José Maria Carvalheiro da Fonseca e Costa nasceu em Caála, na província angolana do Huambo, a 27 de junho de 1933, e morreu no último domingo, dia 1 de novembro, no Hospital de Santa Maria, em Lisboa, vítima de pneumonia, na sequência de uma leucemia. Apesar de já estar doente há algum tempo, o realizador ainda tentou concretizar um projeto que muito o entusiasmava, Axilas, filme baseado num conto de Ruben Fon­seca. Não chegou a terminá-lo, mas, segundo o produtor Paulo Branco, deixou prontos cerca de três quartos e indicações para a sua finalização.
Fonseca e Costa estudou Direito na Universidade de Lisboa de 1951 a 1955, mas a vontade de fazer cinema impôs-se, levando-o a abandonar o curso. Começou por fazer crítica de filmes nas revistas Imagem e Seara Nova e traduzir alguns livros de teoria cinematográfica e, em 58, candidatou-se a um lugar de assistente de realização na recém-criada RTP. Apesar do primeiro lugar obtido no concurso para essa vaga, foi rejeitado por interferência da PIDE, precisamente pela sua ligação ao grupo da Seara Nova.
A polícia política estaria, também, por detrás da recusa de atribuição de uma bolsa de estudo que pediu ao Fundo do Cinema Nacional, para frequentar um curso no estrangeiro. Decidido a não deixar morrer o seu sonho na praia, em 1961 partiu por sua conta e risco para Itália, onde conseguiu entrar pela ‘porta grande’, ou seja, fazendo um estágio com Michelangelo Antonioni, durante as gravações de O Eclipse.
De volta a Portugal em 1964, ganha a vida a realizar e produzir inúmeros filmes publicitários e documentais, entre eles dois de especial relevo: A Metafísica dos Chocolates, de 65, sobre a fábrica de chocolates Regina, e The Pearl of the Atlantic, de 66, documen­tário sobre a ilha da Madeira para o mercado americano.
Em 1970 dirige, finalmente, a sua primeira longa-metragem de ficção, a partir de um texto seu, O Recado, com Maria Cabral e José Viana nos protagonistas. O filme estreia em 71 no Festival de San Remo e obtém uma menção honrosa. Um impacto que dá origem à organização, em Nice, da primeira Semana do Cinema Novo Português no estrangeiro.

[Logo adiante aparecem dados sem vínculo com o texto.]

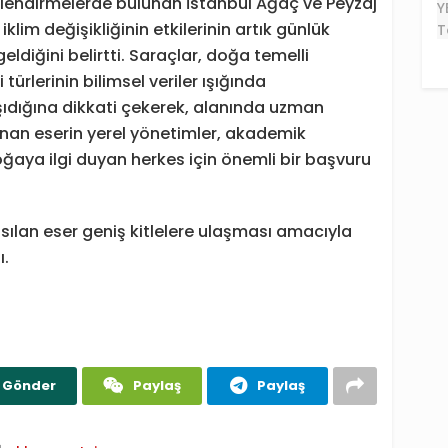
rlendirmelerde bulunan İstanbul Ağaç ve Peyzaj
klim değişikliğinin etkilerinin artık günlük
ldiğini belirtti. Saraçlar, doğa temelli
 türlerinin bilimsel veriler ışığında
ıdığına dikkati çekerek, alanında uzman
anan eserin yerel yönetimler, akademik
oğaya ilgi duyan herkes için önemli bir başvuru
sılan eser geniş kitlelere ulaşması amacıyla
ı.
Gönder
Paylaş
Paylaş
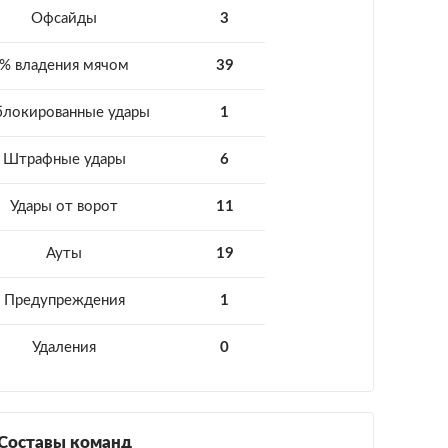
Офсайды
3
% владения мячом
39
блокированные удары
1
Штрафные удары
6
Удары от ворот
11
Ауты
19
Предупреждения
1
Удаления
0
Составы команд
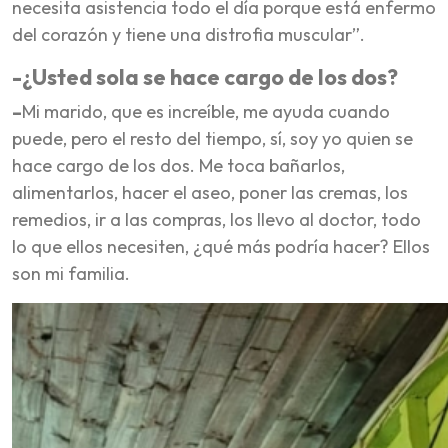
necesita asistencia todo el día porque está enfermo
del corazón y tiene una distrofia muscular”.
-¿Usted sola se hace cargo de los dos?
–
Mi marido, que es increíble, me ayuda cuando
puede, pero el resto del tiempo, sí, soy yo quien se
hace cargo de los dos. Me toca bañarlos,
alimentarlos, hacer el aseo, poner las cremas, los
remedios, ir a las compras, los llevo al doctor, todo
lo que ellos necesiten, ¿qué más podría hacer? Ellos
son mi familia.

Será, porém, em 1981, com Kilas, o Mau da Fita, onde dirige com mão de mestre Lia Gama e Mário Viegas (Fonseca e Costa soube como poucos apreciar a genialidade avant-garde de Viegas, transformando-o num dos seus atores fétiche), que adquire estatuto de realizador de culto, mas, em simultâneo, capaz de encher salas de cinema como poucos outros.
Sem Sombra de Pecado, de 82, em que junta à dupla anterior a espanhola Victoria Abril, A Balada da Praia dos Cães, de 85, adaptação do romance homónimo de José Cardoso Pires onde se destacam Raul Solnado e Carmen Dolores (que em 88 volta a dirigir em A Mulher do Próximo), Os Cornos de Cronos e Cinco Dias, Cinco Noites, adaptação do romance de Manuel Tiago (pseudónimo de Álvaro Cunhal) que em 1996 recebeu o Globo de Ouro de Melhor Filme, são outros dos títulos que se destacam da filmografia de Fonseca e Costa. Atriz consagrada, Cucha Carvalheiro, sua irmã, 15 anos mais nova, também participou em vários dos seus filmes.